If you found this page while trying to figure this out perhaps you’ve made the same mistake that I did. If you want to scrape tables from websites, I’d recommend using excel’s “Import data from the web” feature. Yes, I know it’s proprietary software, but if you’re trying to do a lot of things really quickly this would probably save the most amount of time.
If you’re comfortable enough with Pandas, you could try the following task for yourself. But be warned, explode()
is very confusing. I malded at it for like three hours and I still don’t understand what went wrong.
Anyways, let me show you this dirty trick I discovered during the middle of a hackathon in august.

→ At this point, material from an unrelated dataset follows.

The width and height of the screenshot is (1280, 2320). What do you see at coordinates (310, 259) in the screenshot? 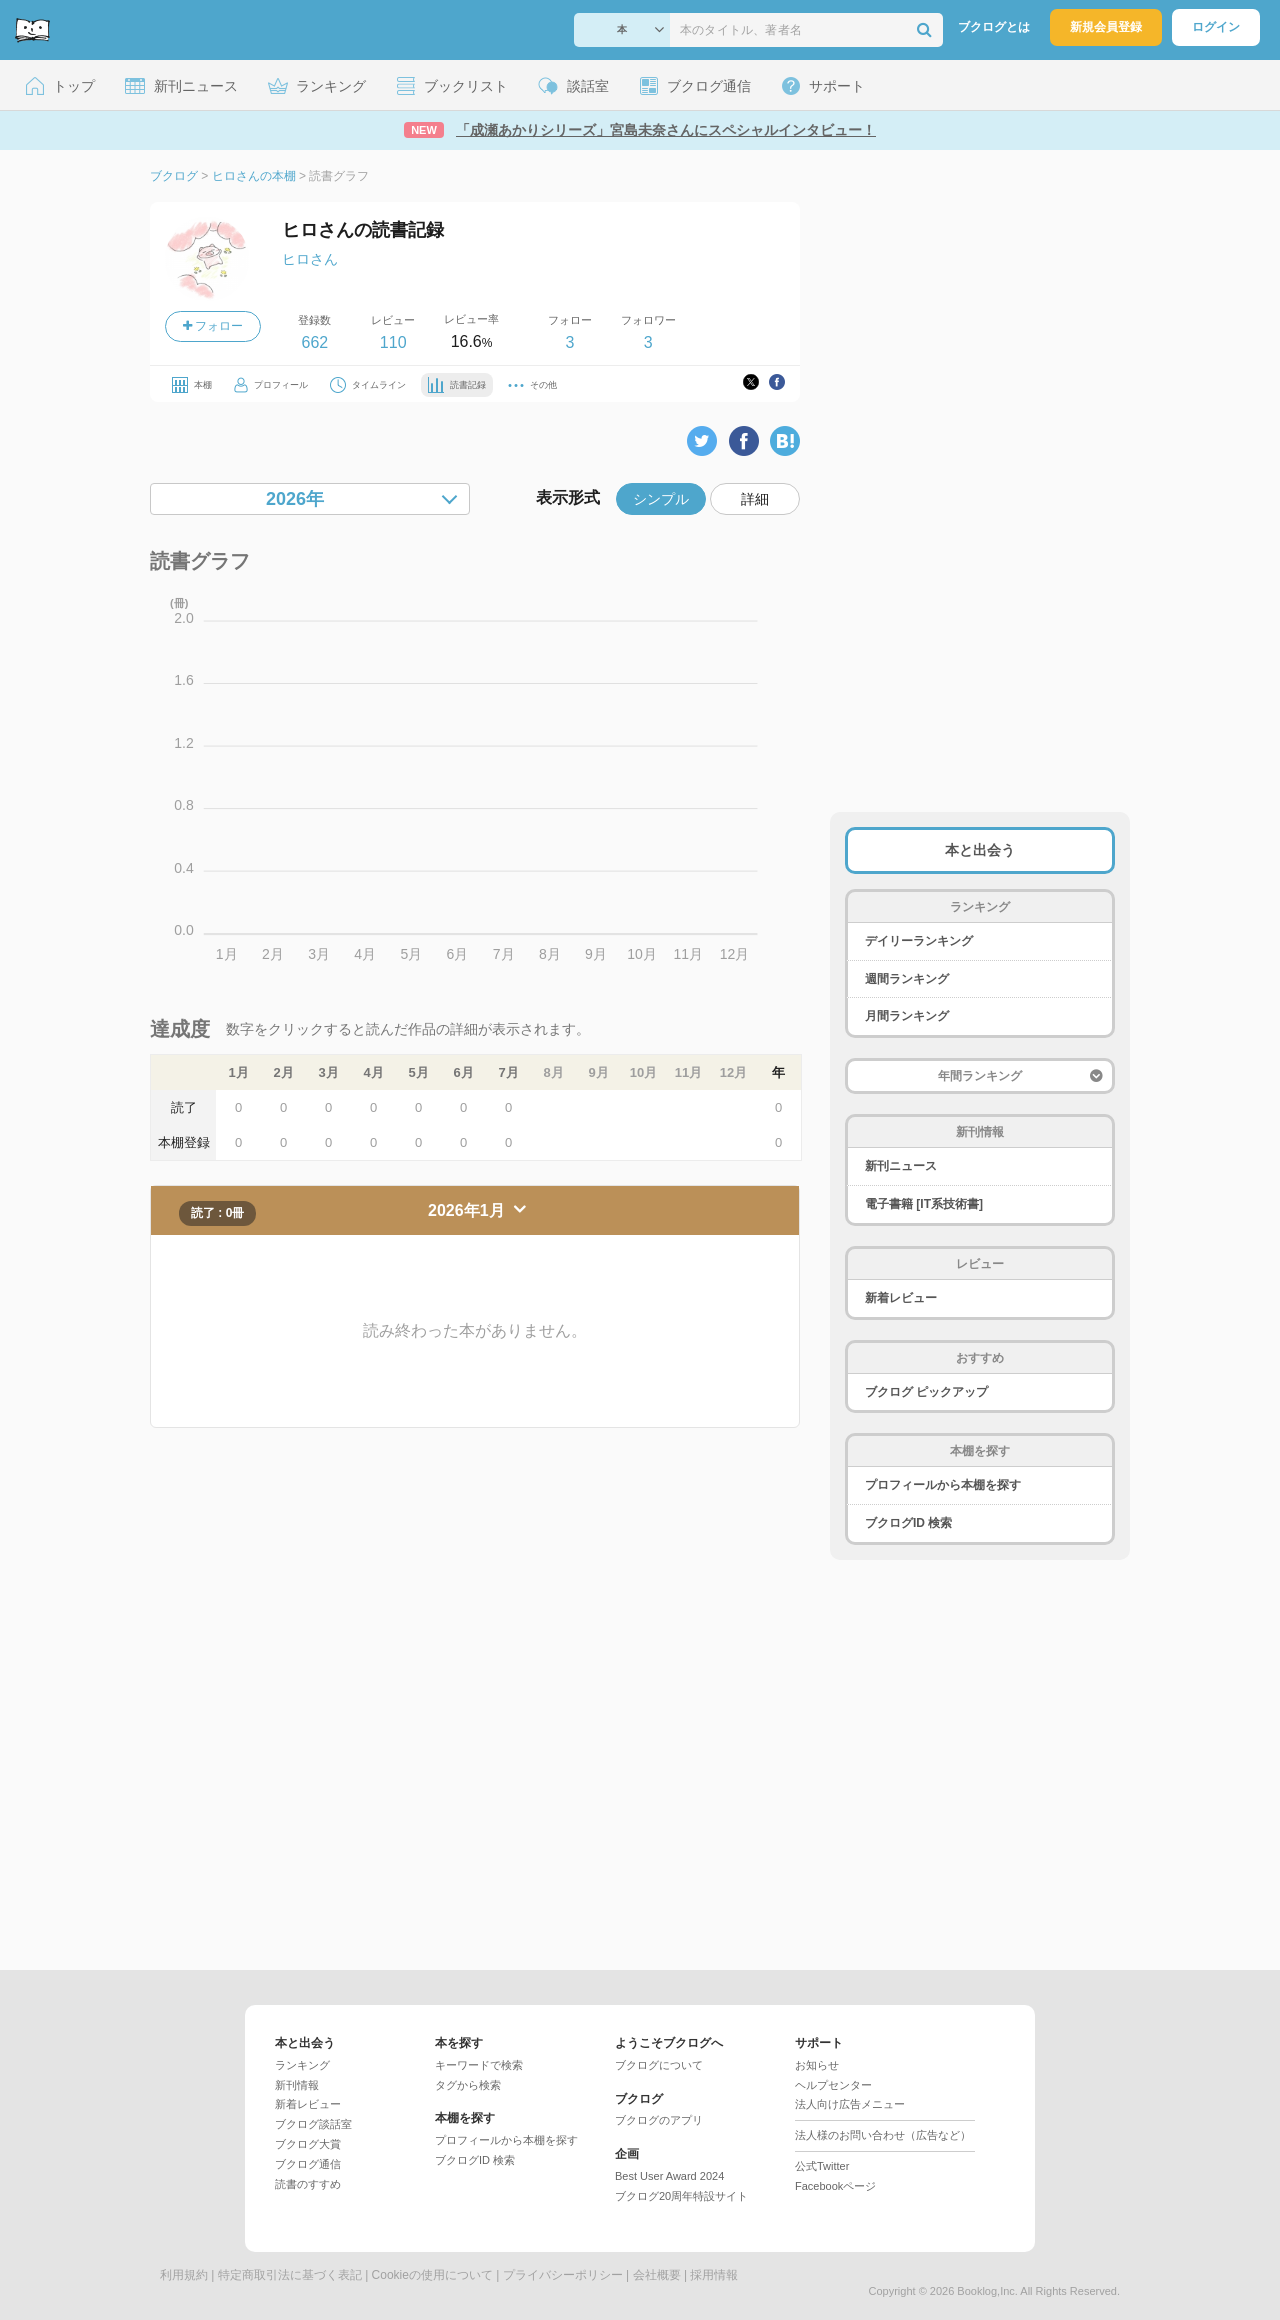
I see `ヒロさん` at bounding box center [310, 259].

This is a CSV I generated from a page on Statistics Canada which I needed for my project. I did not have much experience scraping data from the internet so my first instinct was to copy the <table>
section of the source code into some random website that claims to convert html tables to CSVs. I ended up with a spreadsheet that looked like this:
There are newline characters where cell separators are supposed to be. Should be simple to fix, right?
Unfortunately, no. Splitting cells like this is supported neither in Excel nor in its derivatives like LibreOffice Calc, and figuring out how to do it programmatically (without using pandas) seemed like another hackathon project within itself.
What I decided on in the end was to use a find-and-replace operation within a text editor. However, that could not be done in this spreadsheet’s current form. CSVs store data in rows, which means that I would need to move multiple values over multiple lines while those line numbers are constantly changing.
So I had to transpose it, and the following is a list of instructions for fixing the all cells:
- Go into your spreadsheet software
- Select all the cells in the spreadsheet with data (and only the ones with data)
- Copy the content to your clipboard
- Delete the cells
- Right click the top-left cell of the range you just deleted and select
Paste special->Transpose
- Find-and-replace all occurrences of the newline character “\n” with a sequence of characters that’s not used anywhere else in your spreadsheet.
- Copy the transposed content to your clipboard
- Delete the cells again
- Paste it into a text editor
- Notice how the horizontal separator is now encoded as a tab character (“\t”)
- Replace all occurrences of the sequence of characters your chose with “\t”
- Copy it and
Paste special->Transpose
it back into your spreadsheet software, and voila!